*** Data ***

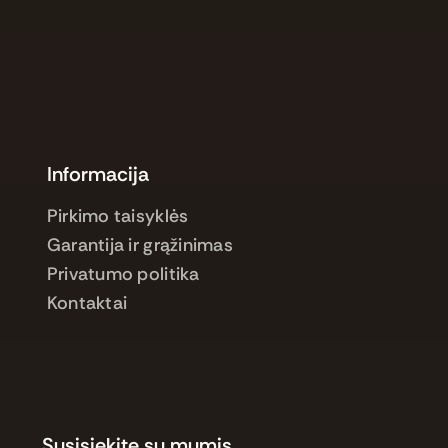
Informacija
Pirkimo taisyklės
Garantija ir grąžinimas
Privatumo politika
Kontaktai
Susisiekite su mumis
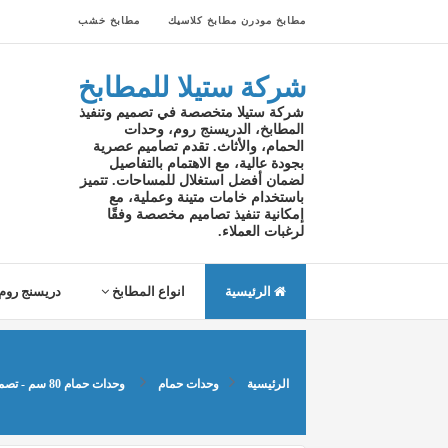
مطابخ مودرن
مطابخ كلاسيك
مطابخ خشب
شركة ستيلا للمطابخ
شركة ستيلا متخصصة في تصميم وتنفيذ
المطابخ، الدريسنج روم، وحدات
الحمام، والأثاث. تقدم تصاميم عصرية
بجودة عالية، مع الاهتمام بالتفاصيل
لضمان أفضل استغلال للمساحات. تتميز
باستخدام خامات متينة وعملية، مع
إمكانية تنفيذ تصاميم مخصصة وفقًا
لرغبات العملاء.
الرئيسية
انواع المطابخ
دريسنج روم
الرئيسية
وحدات حمام
وحدات حمام 80 سم - تصميمات مبتكرة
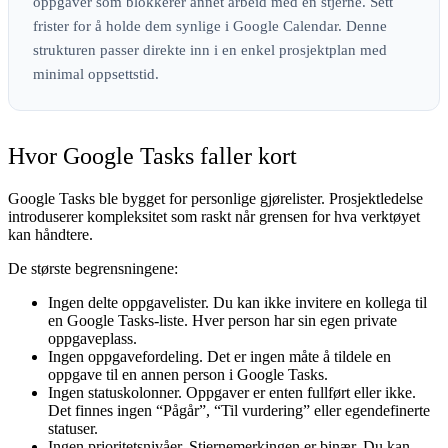
oppgaver som blokkerer annet arbeid med en stjerne. Sett
frister for å holde dem synlige i Google Calendar. Denne
strukturen passer direkte inn i en enkel prosjektplan med
minimal oppsettstid.
Hvor Google Tasks faller kort
Google Tasks ble bygget for personlige gjørelister. Prosjektledelse
introduserer kompleksitet som raskt når grensen for hva verktøyet
kan håndtere.
De største begrensningene:
Ingen delte oppgavelister.
Du kan ikke invitere en kollega til
en Google Tasks-liste. Hver person har sin egen private
oppgaveplass.
Ingen oppgavefordeling.
Det er ingen måte å tildele en
oppgave til en annen person i Google Tasks.
Ingen statuskolonner.
Oppgaver er enten fullført eller ikke.
Det finnes ingen “Pågår”, “Til vurdering” eller egendefinerte
statuser.
Ingen prioritetsnivåer.
Stjernemerkingen er binær. Du kan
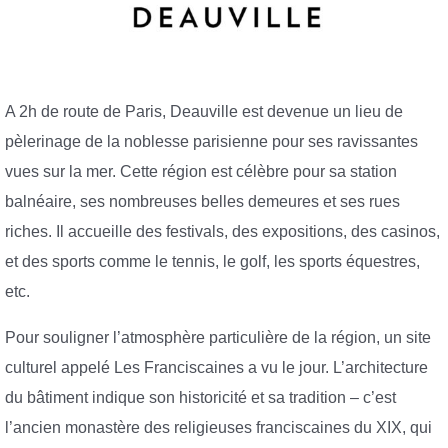
A 2h de route de Paris, Deauville est devenue un lieu de
pèlerinage de la noblesse parisienne pour ses ravissantes
vues sur la mer. Cette région est célèbre pour sa station
balnéaire, ses nombreuses belles demeures et ses rues
riches. Il accueille des festivals, des expositions, des casinos,
et des sports comme le tennis, le golf, les sports équestres,
etc.
Pour souligner l’atmosphère particulière de la région, un site
culturel appelé Les Franciscaines a vu le jour. L’architecture
du bâtiment indique son historicité et sa tradition – c’est
l’ancien monastère des religieuses franciscaines du XIX, qui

***

- _Task goal_
Leaving each image aside, repeat the listing above exactly.

- _Output for this exercise_
Informacija
Pirkimo taisyklės
Garantija ir grąžinimas
Privatumo politika
Kontaktai
Susisiekite su mumis
مطابخ مودرن
مطابخ كلاسيك
مطابخ خشب
شركة ستيلا للمطابخ
شركة ستيلا متخصصة في تصميم وتنفيذ
المطابخ، الدريسنج روم، وحدات
الحمام، والأثاث. تقدم تصاميم عصرية
بجودة عالية، مع الاهتمام بالتفاصيل
لضمان أفضل استغلال للمساحات. تتميز
باستخدام خامات متينة وعملية، مع
إمكانية تنفيذ تصاميم مخصصة وفقًا
لرغبات العملاء.
الرئيسية
انواع المطابخ
دريسنج روم
الرئيسية
وحدات حمام
وحدات حمام 80 سم - تصميمات مبتكرة
oppgaver som blokkerer annet arbeid med en stjerne. Sett
frister for å holde dem synlige i Google Calendar. Denne
strukturen passer direkte inn i en enkel prosjektplan med
minimal oppsettstid.
Hvor Google Tasks faller kort
Google Tasks ble bygget for personlige gjørelister. Prosjektledelse
introduserer kompleksitet som raskt når grensen for hva verktøyet
kan håndtere.
De største begrensningene:
Ingen delte oppgavelister.
Du kan ikke invitere en kollega til
en Google Tasks-liste. Hver person har sin egen private
oppgaveplass.
Ingen oppgavefordeling.
Det er ingen måte å tildele en
oppgave til en annen person i Google Tasks.
Ingen statuskolonner.
Oppgaver er enten fullført eller ikke.
Det finnes ingen “Pågår”, “Til vurdering” eller egendefinerte
statuser.
Ingen prioritetsnivåer.
Stjernemerkingen er binær. Du kan
A 2h de route de Paris, Deauville est devenue un lieu de
pèlerinage de la noblesse parisienne pour ses ravissantes
vues sur la mer. Cette région est célèbre pour sa station
balnéaire, ses nombreuses belles demeures et ses rues
riches. Il accueille des festivals, des expositions, des casinos,
et des sports comme le tennis, le golf, les sports équestres,
etc.
Pour souligner l’atmosphère particulière de la région, un site
culturel appelé Les Franciscaines a vu le jour. L’architecture
du bâtiment indique son historicité et sa tradition – c’est
l’ancien monastère des religieuses franciscaines du XIX, qui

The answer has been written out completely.